A Security Blanket for Your Web Site

Do you need insurance to protect your E-business against risks like viruses, hackers, and overloaded servers?

By Ilan Mochari

Thomas Shipley likes to play it safe. He pays about $14,000 a year for a policy to insure the Web branch of his $10-million company, T. Shipley, a seller of business accessories based in Altamonte Springs, Fla. Though he has yet to make a claim, Shipley cherishes the policy. It spares him, just a bit, from worrying about the impact that a virus or other threat might have on his site (which handles 30% of his total sales).

It's one thing to be cautious like Shipley. But is Web insurance a must for anyone with Net sales? Historically speaking, the answer is no. Internet policies have been available only since late 1998. So what did E-giants such as Amazon.com and Dell do before that time? "I couldn't say for sure, but my suspicion is that they were going uncovered," says Robert Hartwig, chief economist of the Insurance Information Institute, in New York City.

Both Amazon and Dell declined to discuss their insurance histories with Inc. But if it seems far-fetched to think that such prominent online sellers would forgo Internet insurance, consider the case of Cameraworld.com, in Portland, Oreg., whose Web sales total about $50 million annually. According to chief financial officer Curt Scheel, the company doesn't have an Internet insurance policy, although it is exploring the issue with a local risk-management firm. That fits with what experts say: Internet policies have yet to take root. "There's lots of interest at this point, but actual buying is not there yet," reports Don Urbanciz, CEO of InsuranceNoodle, a Chicago-based online insurance broker.
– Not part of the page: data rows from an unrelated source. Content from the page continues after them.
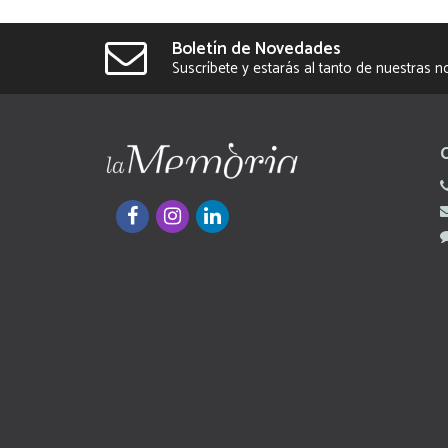
Boletín de Novedades
Suscríbete y estarás al tanto de nuestras 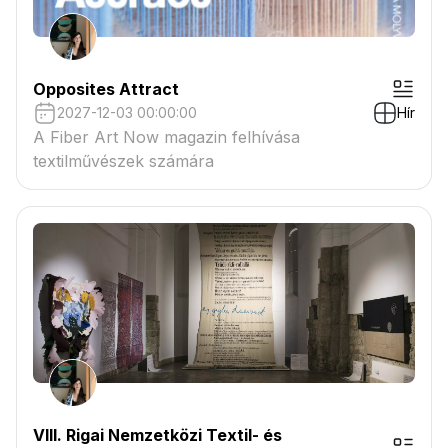
Opposites Attract
2027-12-03 00:00:00
Hír
A Fiber Art Now magazin felhívása
textilművészek számára
VIII. Rigai Nemzetközi Textil- és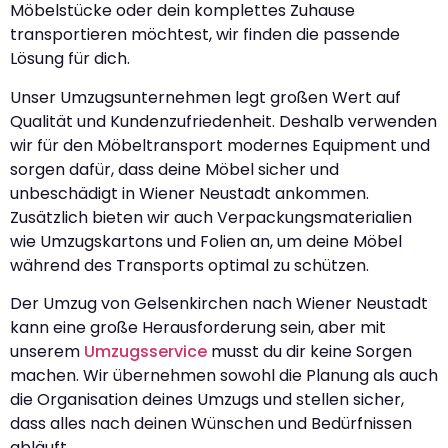
Möbelstücke oder dein komplettes Zuhause
transportieren möchtest, wir finden die passende
Lösung für dich.
Unser Umzugsunternehmen legt großen Wert auf
Qualität und Kundenzufriedenheit. Deshalb verwenden
wir für den Möbeltransport modernes Equipment und
sorgen dafür, dass deine Möbel sicher und
unbeschädigt in Wiener Neustadt ankommen.
Zusätzlich bieten wir auch Verpackungsmaterialien
wie Umzugskartons und Folien an, um deine Möbel
während des Transports optimal zu schützen.
Der Umzug von Gelsenkirchen nach Wiener Neustadt
kann eine große Herausforderung sein, aber mit
unserem
Umzugsservice
musst du dir keine Sorgen
machen. Wir übernehmen sowohl die Planung als auch
die Organisation deines Umzugs und stellen sicher,
dass alles nach deinen Wünschen und Bedürfnissen
abläuft.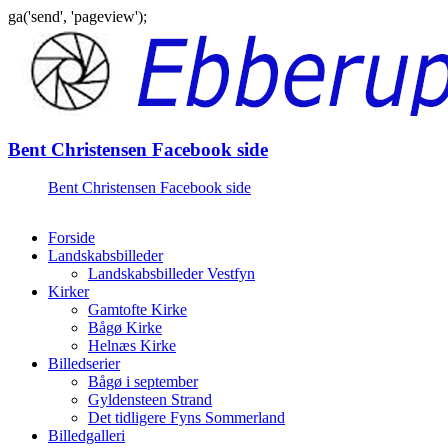
ga('send', 'pageview');
Gå
til
indhold
Bent Christensen Facebook side
Bent Christensen Facebook side
Forside
Landskabsbilleder
Landskabsbilleder Vestfyn
Kirker
Gamtofte Kirke
Bågø Kirke
Helnæs Kirke
Billedserier
Bågø i september
Gyldensteen Strand
Det tidligere Fyns Sommerland
Billedgalleri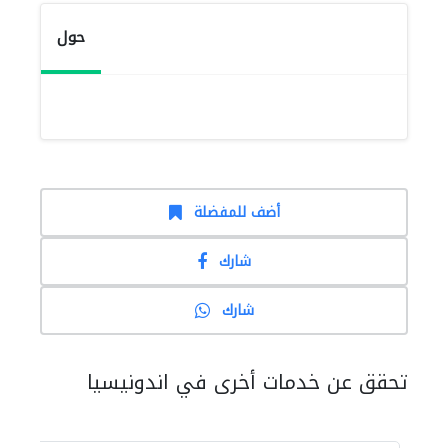
حول
أضف للمفضلة
شارك
شارك
تحقق عن خدمات أخرى في اندونيسيا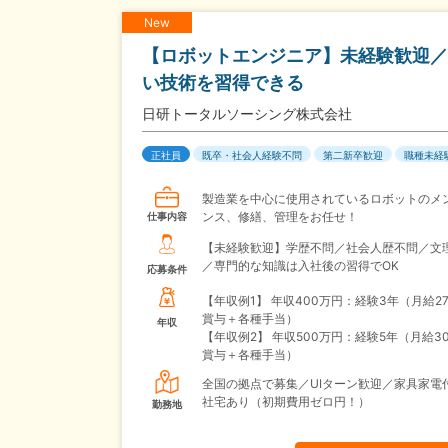
New
【ロボットエンジニア】未経験歓迎／
い技術を習得できる
日研トータルソーシング株式会社
正社員
既卒・社会人経験不問
第二新卒歓迎
職種未経
製造業を中心に使用されているロボットのメ
ンス、修繕、管理をお任せ！
仕事内容
【未経験歓迎】学歴不問／社会人歴不問／文
／専門的な知識は入社後の習得でOK
応募条件
【年収例1】
年収400万円：経験3年（月給2
賞与＋各種手当）
年収
【年収例2】
年収500万円：経験5年（月給3
賞与＋各種手当）
全国の拠点で募集／UIターン歓迎／家具家電
社宅あり（初期費用ゼロ円！）
勤務地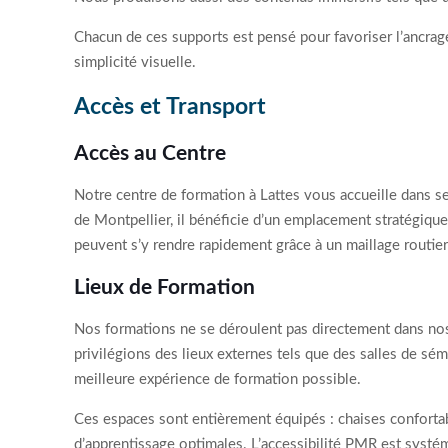
Chacun de ces supports est pensé pour favoriser l’ancrage
simplicité visuelle.
Accès et Transport
Accès au Centre
Notre centre de formation à Lattes vous accueille dans se
de Montpellier, il bénéficie d’un emplacement stratégiqu
peuvent s’y rendre rapidement grâce à un maillage routier
Lieux de Formation
Nos formations ne se déroulent pas directement dans nos 
privilégions des lieux externes tels que des salles de sém
meilleure expérience de formation possible.
Ces espaces sont entièrement équipés : chaises confortab
d’apprentissage optimales. L’accessibilité PMR est systéma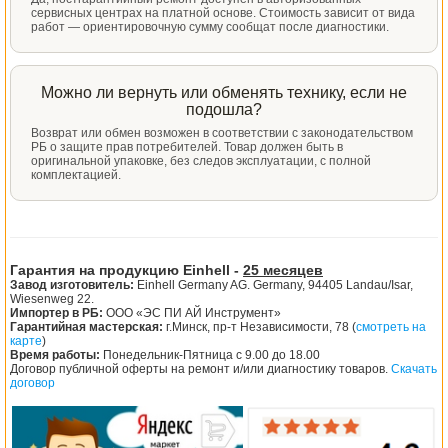
сервисных центрах на платной основе. Стоимость зависит от вида
работ — ориентировочную сумму сообщат после диагностики.
Можно ли вернуть или обменять технику, если не
подошла?
Возврат или обмен возможен в соответствии с законодательством
РБ о защите прав потребителей. Товар должен быть в
оригинальной упаковке, без следов эксплуатации, с полной
комплектацией.
Гарантия на продукцию Einhell -
25 месяцев
Завод изготовитель:
Einhell Germany AG. Germany, 94405 Landau/Isar,
Wiesenweg 22.
Импортер в РБ:
ООО «ЭС ПИ АЙ Инструмент»
Гарантийная мастерская:
г.Минск, пр-т Независимости, 78 (
смотреть на
карте
)
Время работы:
Понедельник-Пятница с 9.00 до 18.00
Договор публичной оферты на ремонт и/или диагностику товаров.
Скачать
договор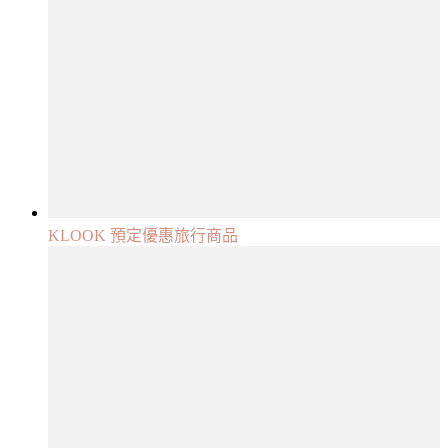
KLOOK 預定優惠旅行商品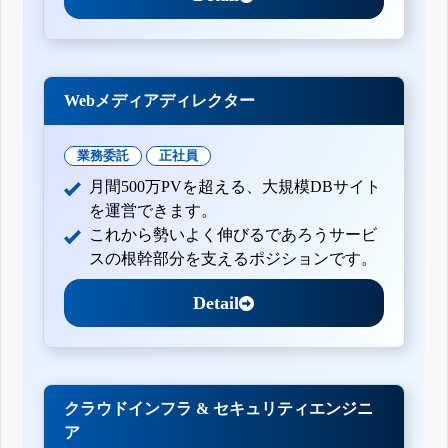
Webメディアディレクター
業務委託
正社員
月間500万PVを超える、大規模DBサイト
を運営できます。
これから勢いよく伸びるであろうサービ
スの根幹部分を支えるポジションです。
Detail
クラウドインフラ & セキュリティエンジニ
ア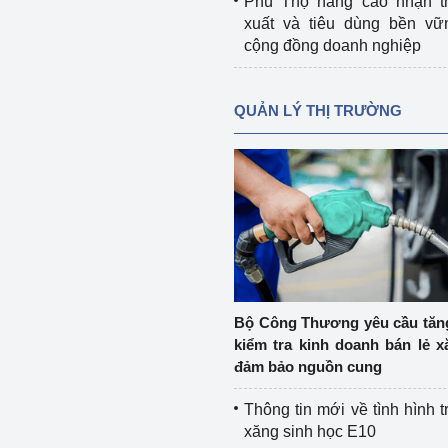
Phú Thọ nâng cao nhận t
xuất và tiêu dùng bền vữ
cộng đồng doanh nghiệp
QUẢN LÝ THỊ TRƯỜNG
Bộ Công Thương yêu cầu tă
kiểm tra kinh doanh bán lẻ x
đảm bảo nguồn cung
Thông tin mới về tình hình t
xăng sinh học E10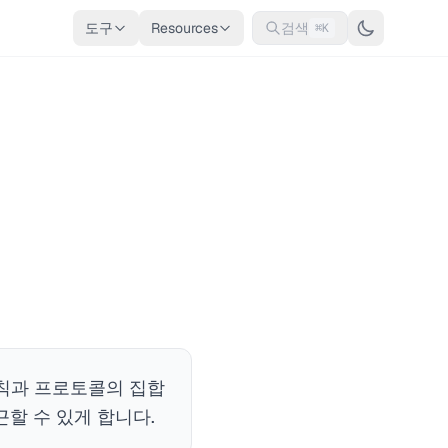
도구
Resources
검색
⌘K
칙과 프로토콜의 집합
할 수 있게 합니다.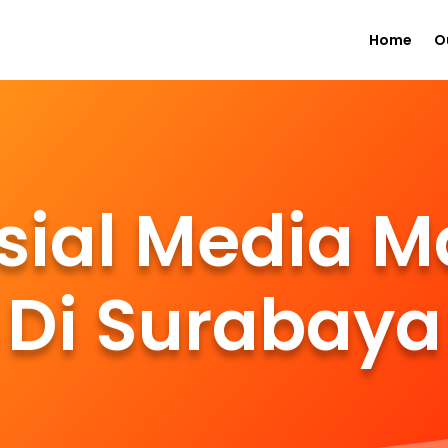
Home
O
sial Media M
Di Surabaya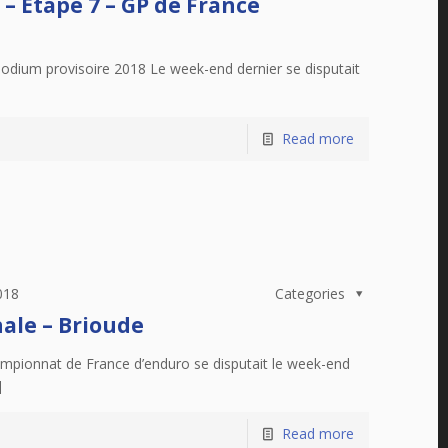
 Etape 7 – GP de France
podium provisoire 2018 Le week-end dernier se disputait
Read more
018
Categories
ale – Brioude
ampionnat de France d’enduro se disputait le week-end
]
Read more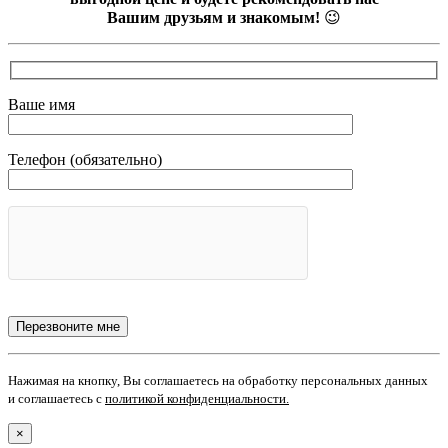
Вашим друзьям и знакомым!
😉
Ваше имя
Телефон (обязательно)
Нажимая на кнопку, Вы соглашаетесь на обработку персональных данных
и соглашаетесь с
политикой конфиденциальности
.
×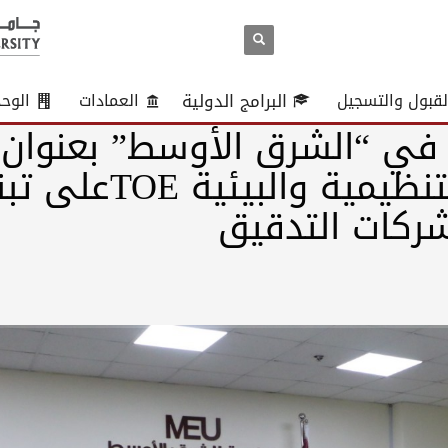
لقبول والتسجيل
البرامج الدولية
العمادات
الوح
في “الشرق الأوسط” بعنوان: 
العوامل التكنولوجية والتنظيمية والبيئي
ركات التدقيق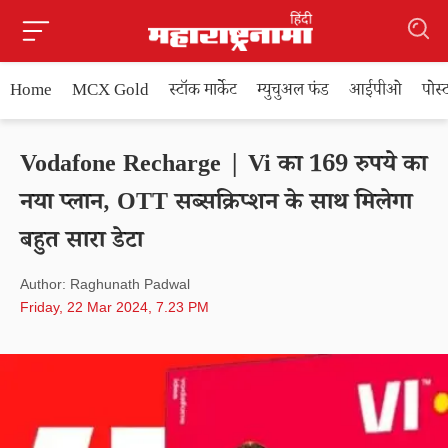
Home
MCX Gold
स्टॉक मार्केट
म्युचुअल फंड
आईपीओ
पोस
Vodafone Recharge | Vi का 169 रुपये का
नया प्लान, OTT सब्सक्रिप्शन के साथ मिलेगा
बहुत सारा डेटा
Author: Raghunath Padwal
Friday, 22 Mar 2024, 7.23 PM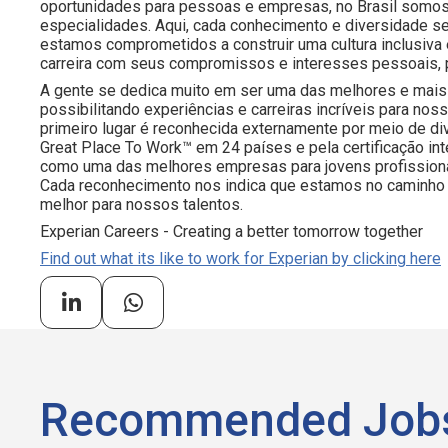
oportunidades para pessoas e empresas, no Brasil somos
especialidades. Aqui, cada conhecimento e diversidade s
estamos comprometidos a construir uma cultura inclusiva
carreira com seus compromissos e interesses pessoais, 
A gente se dedica muito em ser uma das melhores e mais 
possibilitando experiências e carreiras incríveis para 
primeiro lugar é reconhecida externamente por meio de d
Great Place To Work™ em 24 países e pela certificação i
como uma das melhores empresas para jovens profissiona
Cada reconhecimento nos indica que estamos no caminho 
melhor para nossos talentos.
Experian Careers - Creating a better tomorrow together
Find out what its like to work for Experian by clicking here
Recommended Job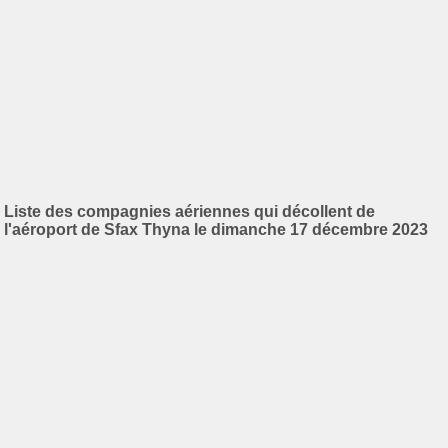
Liste des compagnies aériennes qui décollent de
l'aéroport de Sfax Thyna le dimanche 17 décembre 2023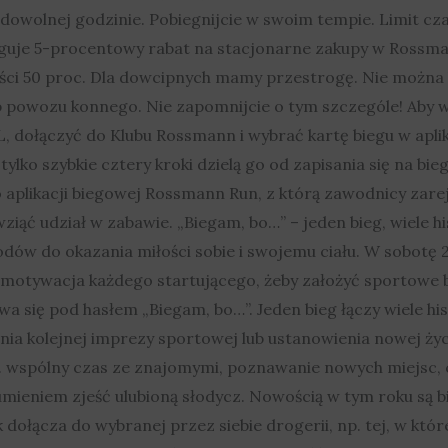
dowolnej godzinie. Pobiegnijcie w swoim tempie. Limit cz
uguje 5-procentowy rabat na stacjonarne zakupy w Rossman
ści 50 proc. Dla dowcipnych mamy przestrogę. Nie można 
ub powozu konnego. Nie zapomnijcie o tym szczególe! Aby 
 dołączyć do Klubu Rossmann i wybrać kartę biegu w aplika
ylko szybkie cztery kroki dzielą go od zapisania się na bi
aplikacji biegowej Rossmann Run, z którą zawodnicy zareje
ziąć udział w zabawie. „Biegam, bo…” – jeden bieg, wiele hi
dów do okazania miłości sobie i swojemu ciału. W sobotę 
otywacja każdego startującego, żeby założyć sportowe but
 się pod hasłem „Biegam, bo…”. Jeden bieg łączy wiele hist
zenia kolejnej imprezy sportowej lub ustanowienia nowej życ
. wspólny czas ze znajomymi, poznawanie nowych miejsc, 
umieniem zjeść ulubioną słodycz. Nowością w tym roku są 
k dołącza do wybranej przez siebie drogerii, np. tej, w któr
Insurance lawyers, however, think it won't be long before Internet policies gain acceptance as an extension of traditional policies. "The language of standard policies clearly doesn't cover many of the potential liabilities of an Internet scenario," says William Shelley, a partner at the Philadephia-based law firm Cozen and O'Connor. Tamara Wolfson, a partner at Palmer & Dodge, in Boston, agrees, stressing that "in general, traditional coverages apply only to physical damages, not to intangible things like the loss of electronic data."

Small-business Internet policies range in price from $2,500 to $100,000 a year. Still, the question remains: Is another policy really necessary? There are a few holdout lawyers who think Internet damages can be covered by standard property insurance. If you choose to believe them, remember this: it's far cheaper to buy a policy than to fund a lawsuit in defense of one.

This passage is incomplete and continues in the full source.